3. Will the First Minister make a statement on the number of quangos in Wales? OAQ54654
Llywydd, the Welsh Government has 52 arm’s-length bodies of various kinds, 15 of which are wholly owned companies. Arm’s-length bodies undertake various functions on behalf of Welsh Ministers, but operate independently of them.
I thank the Minister for his answer. I'm not dismissive of the good work carried out by the third sector, but it is obvious, even to a casual observer, that there is a great deal of duplication in the organisations involved in alleviating some of the most pressing problems faced by the Welsh public. For instance, I believe there are some 50-plus organisations looking after homelessness. Whilst I understand many are purely voluntary and receive no funding from the Welsh Government, what measures are in place to ensure there is no duplication where they are in receipt of Government funding? And there are over 30,000 third sector organisations in Wales—one for every 96 people. Surely, this begs the question, 'Is public money being spent wisely in this sector?'
Llywydd, I had understood the question to be about the number of quangos in Wales, and the 30,000 third sector organisations are not quangos in any sense of that word. There are so many organisations in Wales because Wales has such a rich culture of community action and so many people in Wales determined to make their contribution in that way. They often range from tiny charities, set up to resolve very local issues, often to reflect individual experiences that people have had in their own lives. I think there's plenty of room in our life in Wales for those people and those organisations, and I think it's more a matter to be celebrated, that we have so many people and so many bodies who, in Wales, want to make that contribution, and I'd rather have that problem than I would of having too few people and too few organisations willing to step up to help us with the things we face today.

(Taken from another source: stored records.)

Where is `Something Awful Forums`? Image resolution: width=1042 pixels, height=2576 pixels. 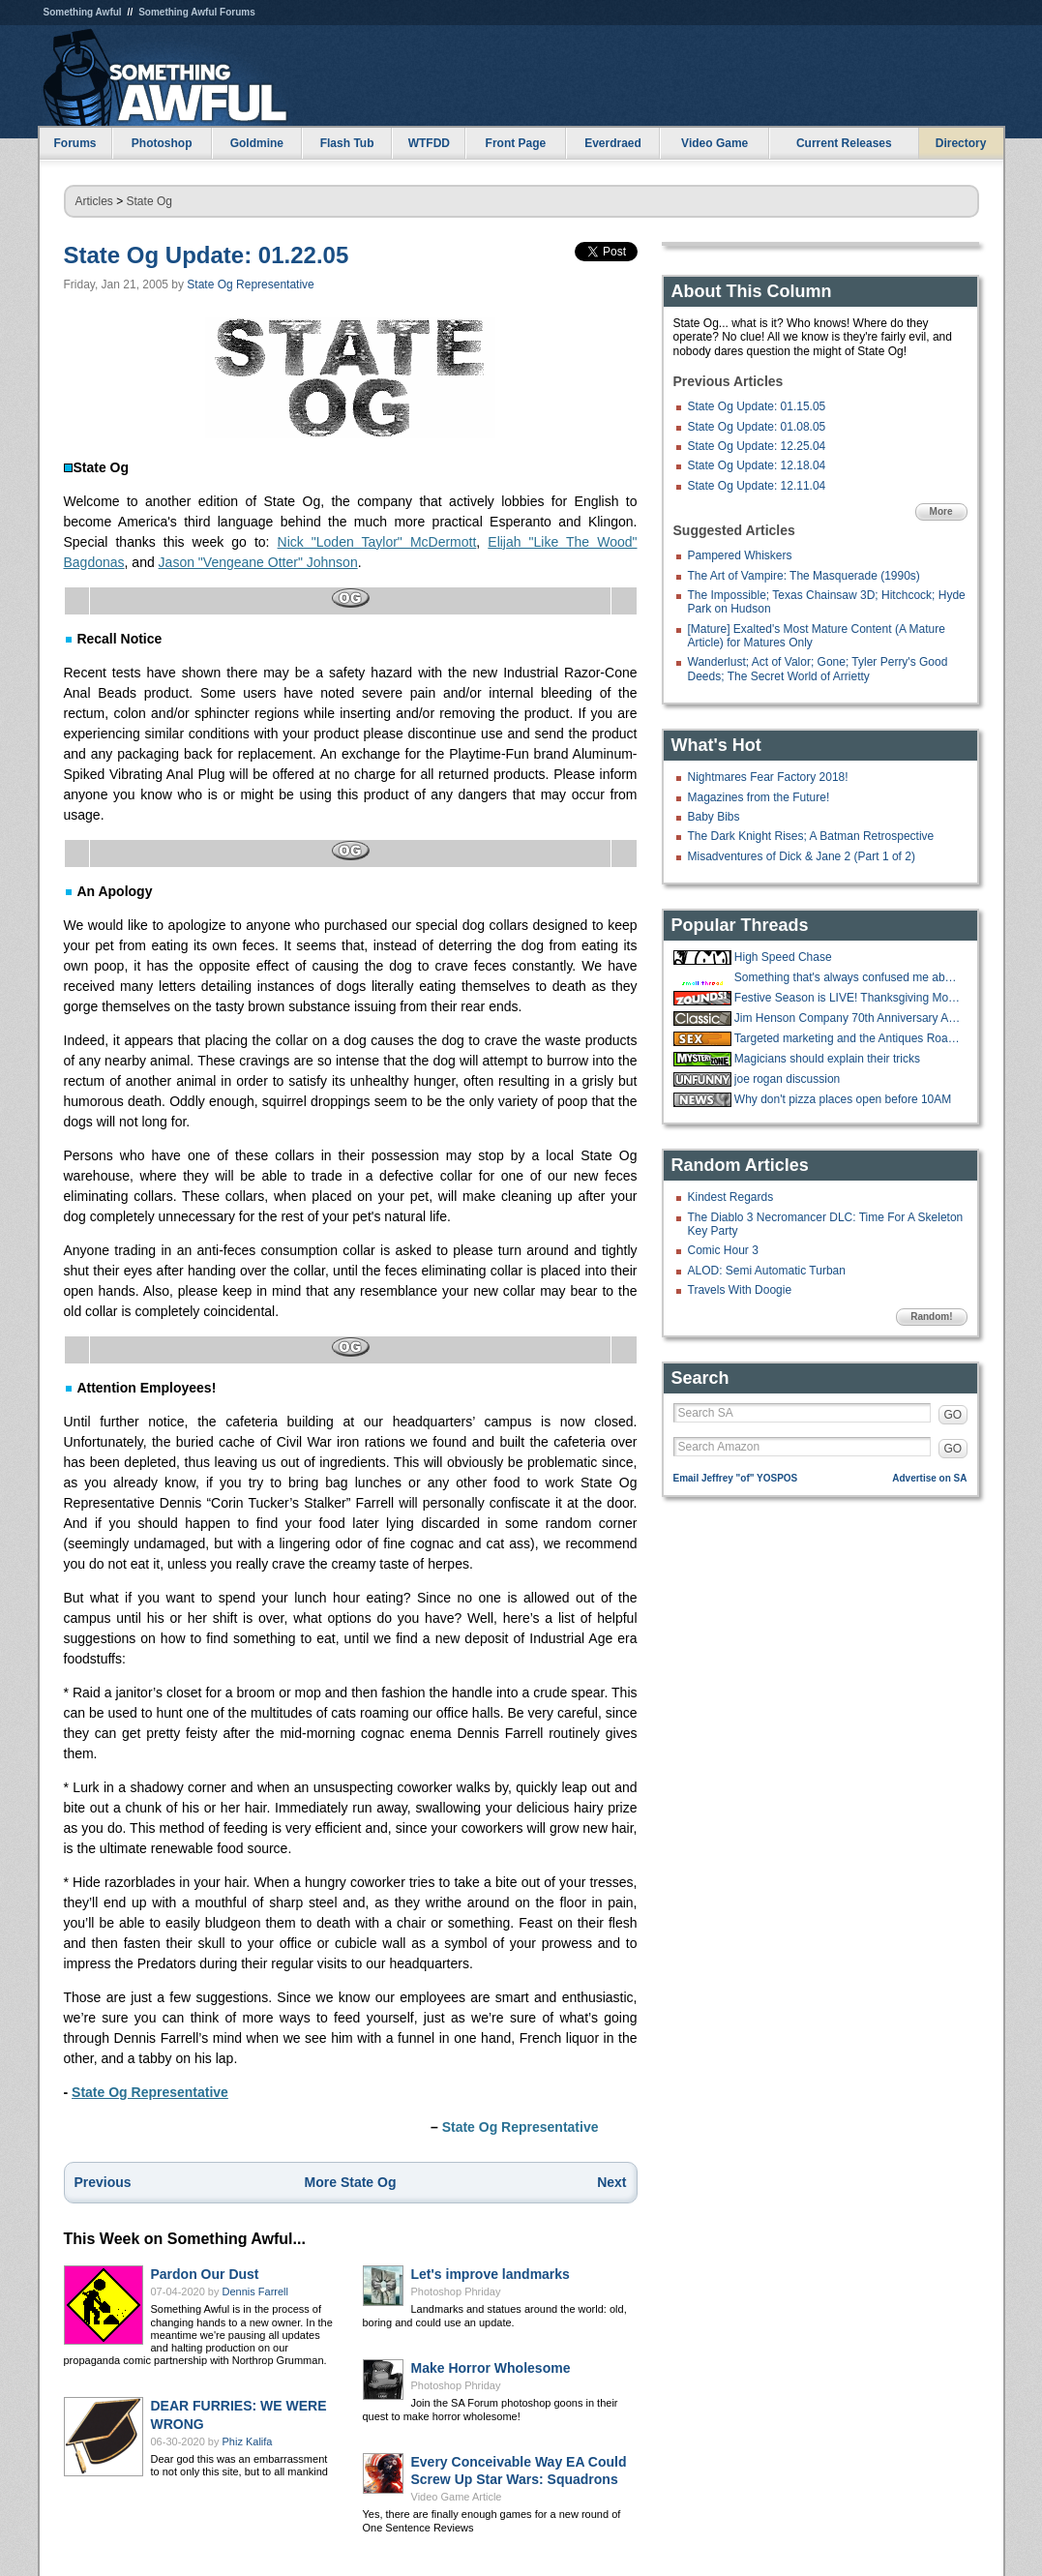 Something Awful Forums is located at coordinates (196, 12).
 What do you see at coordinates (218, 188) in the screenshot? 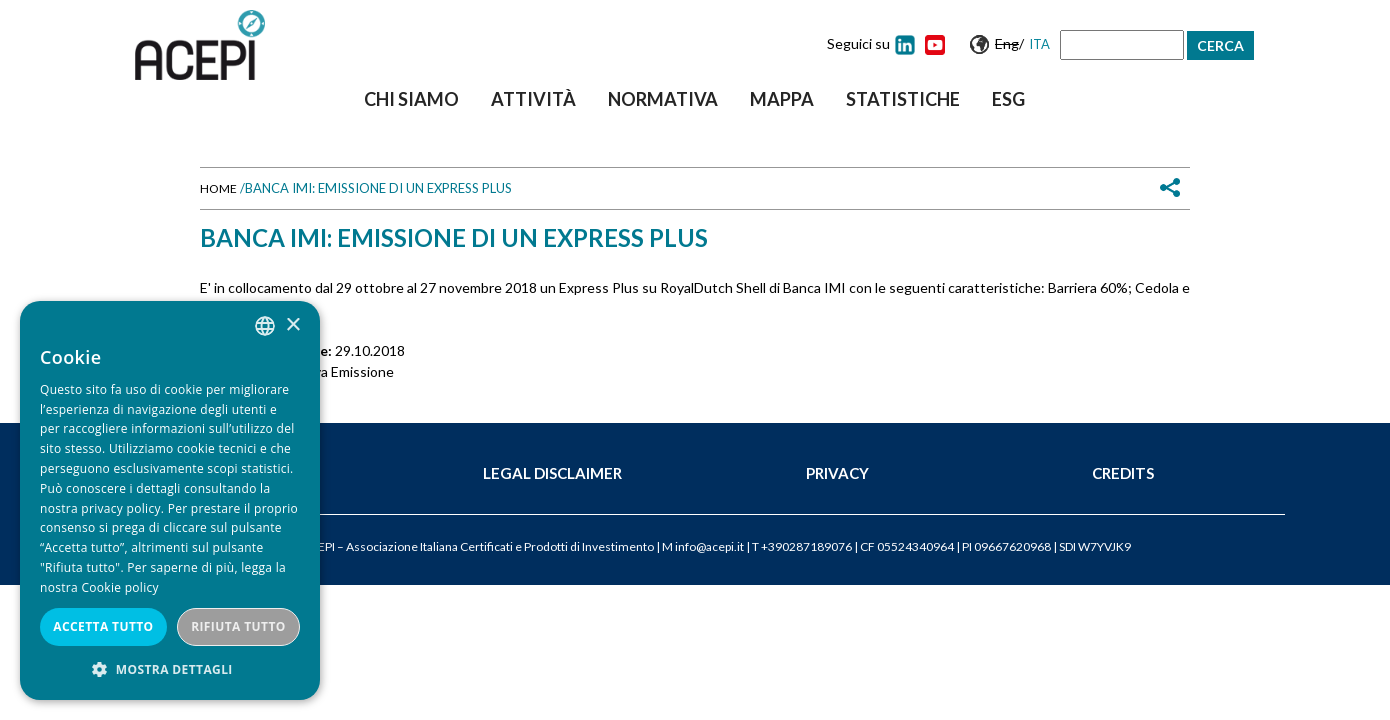 I see `Home` at bounding box center [218, 188].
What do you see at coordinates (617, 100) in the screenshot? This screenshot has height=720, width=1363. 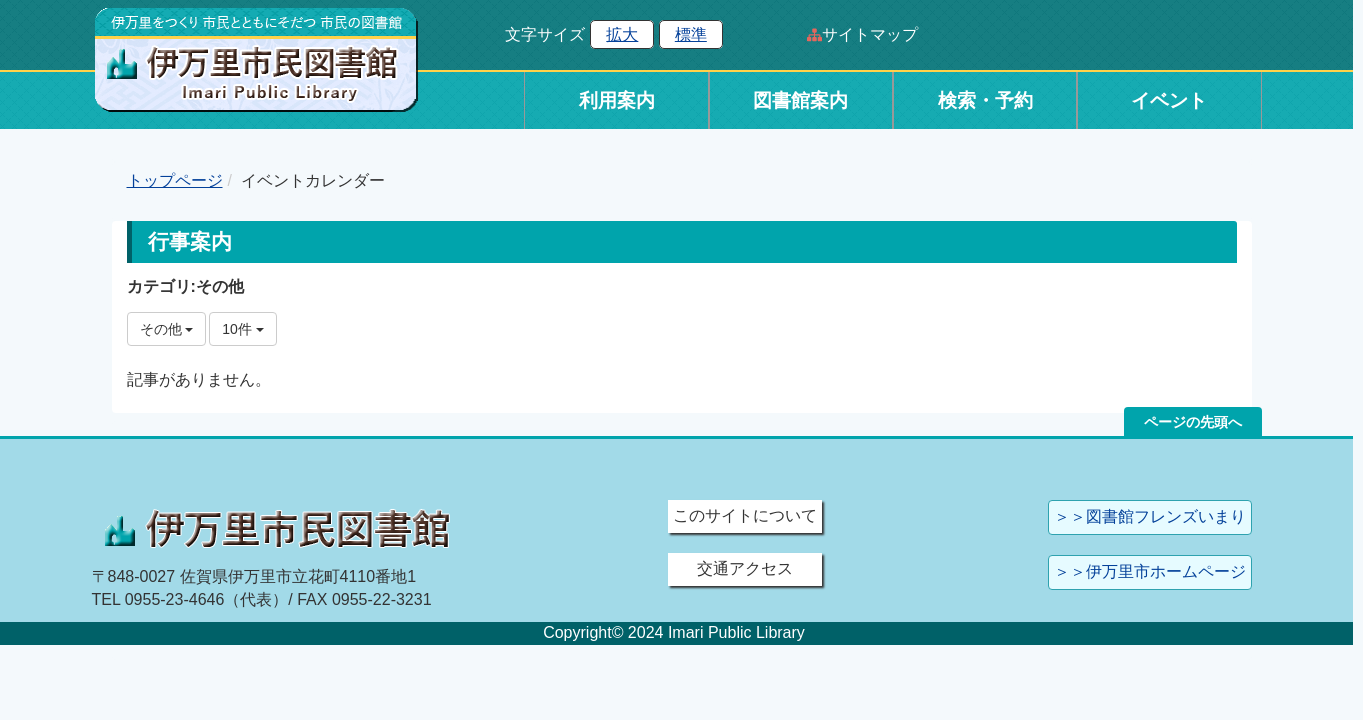 I see `利用案内` at bounding box center [617, 100].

First Minister, the Government, quite properly, has a range of sponsored public bodies that carry out vary specific tasks, and they're hugely important ones like the delivery of massive public services. What especially the latter needs, I think, is excellent governance at the board level, so that, in particular, the non-executive directors can ensure that the executive of those bodies are: one, fulfilling the mandates laid out in terms of policy from the Welsh Government, but also doing it effectively, and efficiently so we best value for money.

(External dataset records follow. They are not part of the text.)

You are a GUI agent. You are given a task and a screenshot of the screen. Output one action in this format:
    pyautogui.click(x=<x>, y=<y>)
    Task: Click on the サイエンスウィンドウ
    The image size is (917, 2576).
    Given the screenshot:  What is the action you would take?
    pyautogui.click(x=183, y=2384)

Llywydd, I entirely agree with the point David Melding has made. Jobs that people appointed to our major public bodies do are often very significant, and the ability of non-executive directors to play their part in the way that we would want them to do, so that they are critical friends of that organisation, never afraid to ask difficult or challenging questions, is exactly the role that we would wish to see them discharge.

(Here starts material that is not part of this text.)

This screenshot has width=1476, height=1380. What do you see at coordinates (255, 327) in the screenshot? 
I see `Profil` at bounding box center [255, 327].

We've recently set up a new public bodies unit inside the Welsh Government to be able to give additional training and additional support to those people in those very important jobs, and I'm very pleased that we are to have a larger number of pre-appointment hearings by committees in this institution, so that when people are appointed to head those bodies, Assembly Members will have an opportunity to question them and to be satisfied that they are capable of discharging those responsibilities to lead a team of non-executive directors, and to do it with the rigour that we would expect of them.